You are viewing a plain text version of this content. The canonical link for it is here.

Posted to dev@flink.apache.org by "Cliff Resnick (JIRA)" <ji...@apache.org> on 2016/11/16 20:18:58 UTC

[jira] [Created] (FLINK-5083) Race condition in Rolling/Bucketing Sink pending files cleanup

Cliff Resnick created FLINK-5083:
------------------------------------

Summary: Race condition in Rolling/Bucketing Sink pending files cleanup
Key: FLINK-5083
URL: https://issues.apache.org/jira/browse/FLINK-5083
Project: Flink
Issue Type: Bug
Components: DataStream API
Affects Versions: 1.1.3, 1.2.0
Reporter: Cliff Resnick

In both Open and Restore methods there is code that:

1. gets a recursive listing from baseDir
2. iterates listing and name checks filenames based on subtaskIndex and other criteria to find pending or in-progress files. If found delete.

The problem is that the recursive listing gets all files for all subtaskIndexes. The race error is when #hasNext is called as part of the iteration, a hidden existence check is made on the "next" file, which was deleted by another task after-listing but pre-iteration, so an error is thrown and the job fails.

Depending on the number of pending files, this condition may outlast the number of job retries, each failing on a different file.

A solution would be use #listStatus instead. The hadoop FileSystem supports a PathFilter in its #listStatus calls, but not in the recursive #listFiles call. The cleanup is performed from the baseDir so the recursive listing would have to be in Flink.

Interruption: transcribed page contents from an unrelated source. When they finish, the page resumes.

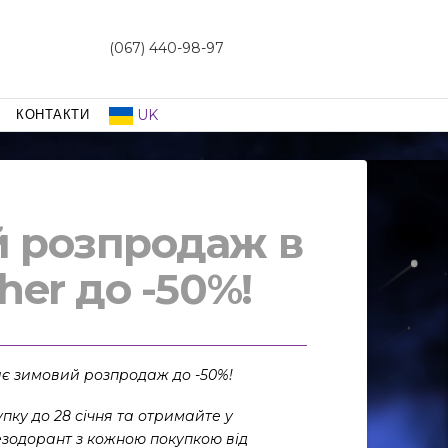
(067) 440-98-97
UK
КОНТАКТИ
 розпродаж в
her до -50%!
ає зимовий
розпродаж до -50%!
упку до 28 січня та отримайте у
езодорант з кожною покупкою від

This touches on another issue. Over time, the directory listing is bound to get very large, and re-listing everything from the baseDir may get increasingly expensive, especially if the Fs is S3. Maybe we can have a Bucketer callback to return a list of cleanup root directories based on the current file? I'm guessing most people are using time based bucketing, so there's only so much of a period where cleanup will matter. If so, then this would solve for the above recursive listing problem.

--
This message was sent by Atlassian JIRA
(v6.3.4#6332)